*INSTRUCTIONS TO FOLLOW*. Everything in the listing below from the line containing "40 %, aunque" through the line containing "VERONIKA KLARIĆ" must be repeated exactly; the remaining lines are not wanted.
(Beginning of DATA UNDER STUDY)
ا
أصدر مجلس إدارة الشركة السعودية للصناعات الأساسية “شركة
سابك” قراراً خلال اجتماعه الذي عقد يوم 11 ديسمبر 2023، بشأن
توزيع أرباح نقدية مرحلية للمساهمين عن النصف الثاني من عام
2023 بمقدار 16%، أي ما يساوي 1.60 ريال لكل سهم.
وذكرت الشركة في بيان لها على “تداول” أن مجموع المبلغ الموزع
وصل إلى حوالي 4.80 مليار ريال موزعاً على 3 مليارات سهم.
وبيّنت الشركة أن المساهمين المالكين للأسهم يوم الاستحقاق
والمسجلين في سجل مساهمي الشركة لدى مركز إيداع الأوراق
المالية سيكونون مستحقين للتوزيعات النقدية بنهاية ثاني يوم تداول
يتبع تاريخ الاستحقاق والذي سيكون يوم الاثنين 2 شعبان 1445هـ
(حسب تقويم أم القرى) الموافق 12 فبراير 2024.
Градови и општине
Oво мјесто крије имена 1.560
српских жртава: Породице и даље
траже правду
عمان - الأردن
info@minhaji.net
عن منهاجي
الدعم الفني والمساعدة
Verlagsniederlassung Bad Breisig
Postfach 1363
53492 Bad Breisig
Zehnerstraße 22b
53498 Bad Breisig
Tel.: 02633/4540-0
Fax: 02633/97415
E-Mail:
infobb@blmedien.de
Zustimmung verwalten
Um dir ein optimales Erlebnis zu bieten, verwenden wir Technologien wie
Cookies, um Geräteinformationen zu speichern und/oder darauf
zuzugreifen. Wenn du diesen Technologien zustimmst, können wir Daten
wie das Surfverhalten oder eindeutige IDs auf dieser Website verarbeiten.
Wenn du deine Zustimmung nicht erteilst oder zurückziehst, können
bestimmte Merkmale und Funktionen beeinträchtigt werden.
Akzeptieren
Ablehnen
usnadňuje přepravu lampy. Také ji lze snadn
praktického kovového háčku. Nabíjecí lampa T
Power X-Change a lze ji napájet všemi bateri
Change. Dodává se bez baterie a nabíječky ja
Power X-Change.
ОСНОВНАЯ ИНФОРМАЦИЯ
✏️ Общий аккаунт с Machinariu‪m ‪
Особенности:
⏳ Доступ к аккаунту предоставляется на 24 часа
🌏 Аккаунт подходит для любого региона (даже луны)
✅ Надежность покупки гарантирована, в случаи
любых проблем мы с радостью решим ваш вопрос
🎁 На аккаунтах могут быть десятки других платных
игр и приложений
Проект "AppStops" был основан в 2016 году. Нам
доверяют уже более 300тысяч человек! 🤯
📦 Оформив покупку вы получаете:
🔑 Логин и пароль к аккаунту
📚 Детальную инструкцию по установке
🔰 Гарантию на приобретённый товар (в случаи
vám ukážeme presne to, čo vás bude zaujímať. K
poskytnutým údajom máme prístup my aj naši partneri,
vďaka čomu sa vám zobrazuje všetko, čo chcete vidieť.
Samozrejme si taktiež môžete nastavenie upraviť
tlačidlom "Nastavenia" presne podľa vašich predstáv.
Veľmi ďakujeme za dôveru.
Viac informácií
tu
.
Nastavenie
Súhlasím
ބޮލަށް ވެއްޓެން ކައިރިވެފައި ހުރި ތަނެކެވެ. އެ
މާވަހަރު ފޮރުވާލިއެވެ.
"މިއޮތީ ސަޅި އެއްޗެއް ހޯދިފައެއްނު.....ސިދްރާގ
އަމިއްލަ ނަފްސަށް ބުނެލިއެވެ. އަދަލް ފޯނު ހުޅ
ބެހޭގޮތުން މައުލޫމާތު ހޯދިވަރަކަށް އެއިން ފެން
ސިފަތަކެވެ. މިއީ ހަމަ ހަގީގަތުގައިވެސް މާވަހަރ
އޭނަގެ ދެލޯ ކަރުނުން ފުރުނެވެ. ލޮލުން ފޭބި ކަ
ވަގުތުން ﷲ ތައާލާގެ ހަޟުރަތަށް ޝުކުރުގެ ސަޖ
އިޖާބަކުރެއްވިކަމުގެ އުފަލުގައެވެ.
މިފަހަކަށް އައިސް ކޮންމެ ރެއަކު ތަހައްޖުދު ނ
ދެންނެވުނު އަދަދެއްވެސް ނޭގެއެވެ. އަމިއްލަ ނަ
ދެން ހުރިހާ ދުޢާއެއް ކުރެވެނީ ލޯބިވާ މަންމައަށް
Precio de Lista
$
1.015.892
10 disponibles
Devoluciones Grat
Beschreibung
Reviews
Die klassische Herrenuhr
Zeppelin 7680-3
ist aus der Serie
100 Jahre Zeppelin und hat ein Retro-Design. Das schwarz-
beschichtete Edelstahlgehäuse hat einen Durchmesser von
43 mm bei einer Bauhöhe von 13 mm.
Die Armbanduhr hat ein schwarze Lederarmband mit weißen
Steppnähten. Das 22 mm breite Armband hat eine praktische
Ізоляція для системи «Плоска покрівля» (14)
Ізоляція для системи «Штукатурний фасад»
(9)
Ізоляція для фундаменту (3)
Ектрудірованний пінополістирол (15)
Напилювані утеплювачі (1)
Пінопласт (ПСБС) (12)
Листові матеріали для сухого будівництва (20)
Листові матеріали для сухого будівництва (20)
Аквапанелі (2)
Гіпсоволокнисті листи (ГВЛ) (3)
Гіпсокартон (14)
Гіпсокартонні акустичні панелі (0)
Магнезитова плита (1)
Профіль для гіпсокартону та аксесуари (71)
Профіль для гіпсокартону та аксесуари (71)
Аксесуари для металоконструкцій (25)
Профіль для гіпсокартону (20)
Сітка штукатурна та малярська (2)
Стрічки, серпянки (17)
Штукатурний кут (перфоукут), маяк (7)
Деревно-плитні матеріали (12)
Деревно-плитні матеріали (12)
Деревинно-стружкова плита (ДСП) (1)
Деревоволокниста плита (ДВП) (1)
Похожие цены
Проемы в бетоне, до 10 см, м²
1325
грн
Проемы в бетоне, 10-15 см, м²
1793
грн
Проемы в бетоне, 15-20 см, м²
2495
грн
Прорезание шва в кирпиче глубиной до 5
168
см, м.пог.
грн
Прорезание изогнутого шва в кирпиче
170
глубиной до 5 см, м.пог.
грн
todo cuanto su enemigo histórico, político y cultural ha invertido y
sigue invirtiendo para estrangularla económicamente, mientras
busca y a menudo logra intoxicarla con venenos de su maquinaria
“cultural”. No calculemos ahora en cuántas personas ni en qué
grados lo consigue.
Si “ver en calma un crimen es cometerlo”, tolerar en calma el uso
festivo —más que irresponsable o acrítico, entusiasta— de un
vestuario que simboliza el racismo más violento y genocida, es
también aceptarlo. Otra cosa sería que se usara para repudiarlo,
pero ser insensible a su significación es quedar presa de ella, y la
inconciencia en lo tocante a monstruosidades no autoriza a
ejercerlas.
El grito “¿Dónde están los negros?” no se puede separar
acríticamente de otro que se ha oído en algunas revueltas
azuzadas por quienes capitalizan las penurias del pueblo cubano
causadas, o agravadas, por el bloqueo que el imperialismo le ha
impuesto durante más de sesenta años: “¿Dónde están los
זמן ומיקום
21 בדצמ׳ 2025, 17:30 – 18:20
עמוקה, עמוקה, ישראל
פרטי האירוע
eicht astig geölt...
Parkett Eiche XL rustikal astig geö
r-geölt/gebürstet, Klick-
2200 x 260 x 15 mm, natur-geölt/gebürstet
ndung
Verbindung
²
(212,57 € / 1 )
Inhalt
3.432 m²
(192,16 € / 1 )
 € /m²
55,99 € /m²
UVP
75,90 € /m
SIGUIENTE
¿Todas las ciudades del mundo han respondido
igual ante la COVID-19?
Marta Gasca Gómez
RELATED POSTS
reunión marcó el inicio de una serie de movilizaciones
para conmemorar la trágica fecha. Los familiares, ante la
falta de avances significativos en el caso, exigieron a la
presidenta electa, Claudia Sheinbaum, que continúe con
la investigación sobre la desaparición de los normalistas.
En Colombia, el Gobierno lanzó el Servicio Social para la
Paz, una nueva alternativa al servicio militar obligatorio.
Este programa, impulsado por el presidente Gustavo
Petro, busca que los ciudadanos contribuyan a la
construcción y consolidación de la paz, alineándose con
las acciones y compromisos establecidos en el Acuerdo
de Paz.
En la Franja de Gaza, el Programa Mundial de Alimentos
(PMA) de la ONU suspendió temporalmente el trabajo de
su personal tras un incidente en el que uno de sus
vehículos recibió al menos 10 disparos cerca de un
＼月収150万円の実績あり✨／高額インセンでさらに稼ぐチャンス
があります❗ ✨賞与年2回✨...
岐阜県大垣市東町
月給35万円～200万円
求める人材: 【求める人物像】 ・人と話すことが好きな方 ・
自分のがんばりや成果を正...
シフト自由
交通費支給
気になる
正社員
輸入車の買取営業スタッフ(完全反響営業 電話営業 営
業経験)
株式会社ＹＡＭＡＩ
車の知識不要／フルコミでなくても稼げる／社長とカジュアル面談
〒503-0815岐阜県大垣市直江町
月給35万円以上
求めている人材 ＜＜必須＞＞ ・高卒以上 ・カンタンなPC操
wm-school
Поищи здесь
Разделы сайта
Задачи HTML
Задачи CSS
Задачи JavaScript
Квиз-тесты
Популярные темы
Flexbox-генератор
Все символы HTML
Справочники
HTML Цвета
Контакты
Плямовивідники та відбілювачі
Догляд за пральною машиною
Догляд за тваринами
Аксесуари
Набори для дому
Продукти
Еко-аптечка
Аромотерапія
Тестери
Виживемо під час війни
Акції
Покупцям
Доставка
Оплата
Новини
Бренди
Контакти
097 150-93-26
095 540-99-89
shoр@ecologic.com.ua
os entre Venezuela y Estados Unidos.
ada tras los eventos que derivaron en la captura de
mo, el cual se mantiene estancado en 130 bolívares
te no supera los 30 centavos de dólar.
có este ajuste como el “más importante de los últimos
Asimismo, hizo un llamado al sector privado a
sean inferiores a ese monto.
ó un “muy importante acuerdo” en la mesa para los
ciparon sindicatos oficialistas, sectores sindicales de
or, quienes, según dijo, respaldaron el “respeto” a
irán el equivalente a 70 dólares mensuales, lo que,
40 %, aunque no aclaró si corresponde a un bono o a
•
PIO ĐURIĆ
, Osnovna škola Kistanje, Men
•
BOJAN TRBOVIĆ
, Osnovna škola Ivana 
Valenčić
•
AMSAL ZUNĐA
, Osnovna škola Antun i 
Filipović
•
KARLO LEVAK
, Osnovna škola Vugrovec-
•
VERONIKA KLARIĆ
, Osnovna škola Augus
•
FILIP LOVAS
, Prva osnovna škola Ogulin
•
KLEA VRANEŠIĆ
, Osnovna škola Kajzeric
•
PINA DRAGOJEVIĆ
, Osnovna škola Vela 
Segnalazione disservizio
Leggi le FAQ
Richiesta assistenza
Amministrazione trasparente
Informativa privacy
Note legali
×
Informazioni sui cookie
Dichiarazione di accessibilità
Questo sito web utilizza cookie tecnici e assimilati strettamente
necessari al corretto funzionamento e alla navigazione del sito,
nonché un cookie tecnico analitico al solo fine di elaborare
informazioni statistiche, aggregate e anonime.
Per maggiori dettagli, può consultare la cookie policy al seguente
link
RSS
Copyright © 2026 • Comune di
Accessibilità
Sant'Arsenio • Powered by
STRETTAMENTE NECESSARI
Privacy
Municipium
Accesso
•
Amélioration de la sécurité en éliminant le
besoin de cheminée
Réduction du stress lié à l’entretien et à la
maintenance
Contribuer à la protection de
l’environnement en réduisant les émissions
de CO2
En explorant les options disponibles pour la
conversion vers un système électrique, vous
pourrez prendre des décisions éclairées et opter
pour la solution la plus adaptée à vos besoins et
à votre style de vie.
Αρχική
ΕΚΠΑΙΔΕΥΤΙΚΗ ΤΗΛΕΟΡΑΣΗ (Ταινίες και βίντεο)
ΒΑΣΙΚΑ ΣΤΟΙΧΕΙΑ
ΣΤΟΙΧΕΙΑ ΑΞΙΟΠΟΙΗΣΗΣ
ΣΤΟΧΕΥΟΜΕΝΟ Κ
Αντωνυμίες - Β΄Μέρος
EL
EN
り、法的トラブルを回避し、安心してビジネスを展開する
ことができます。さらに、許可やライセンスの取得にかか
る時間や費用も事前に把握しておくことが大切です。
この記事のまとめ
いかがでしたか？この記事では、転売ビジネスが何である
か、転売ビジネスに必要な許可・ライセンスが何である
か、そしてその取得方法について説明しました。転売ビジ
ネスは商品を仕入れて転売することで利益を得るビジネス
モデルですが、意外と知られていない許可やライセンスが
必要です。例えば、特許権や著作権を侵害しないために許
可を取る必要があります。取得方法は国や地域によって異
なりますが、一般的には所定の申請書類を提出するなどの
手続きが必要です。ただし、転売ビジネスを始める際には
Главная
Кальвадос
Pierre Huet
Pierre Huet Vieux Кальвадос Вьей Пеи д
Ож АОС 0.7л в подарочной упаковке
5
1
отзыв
(End of DATA UNDER STUDY)
*ANSWER FOR THIS EXERCISE*.
40 %, aunque no aclaró si corresponde a un bono o a
•
PIO ĐURIĆ
, Osnovna škola Kistanje, Men
•
BOJAN TRBOVIĆ
, Osnovna škola Ivana 
Valenčić
•
AMSAL ZUNĐA
, Osnovna škola Antun i 
Filipović
•
KARLO LEVAK
, Osnovna škola Vugrovec-
•
VERONIKA KLARIĆ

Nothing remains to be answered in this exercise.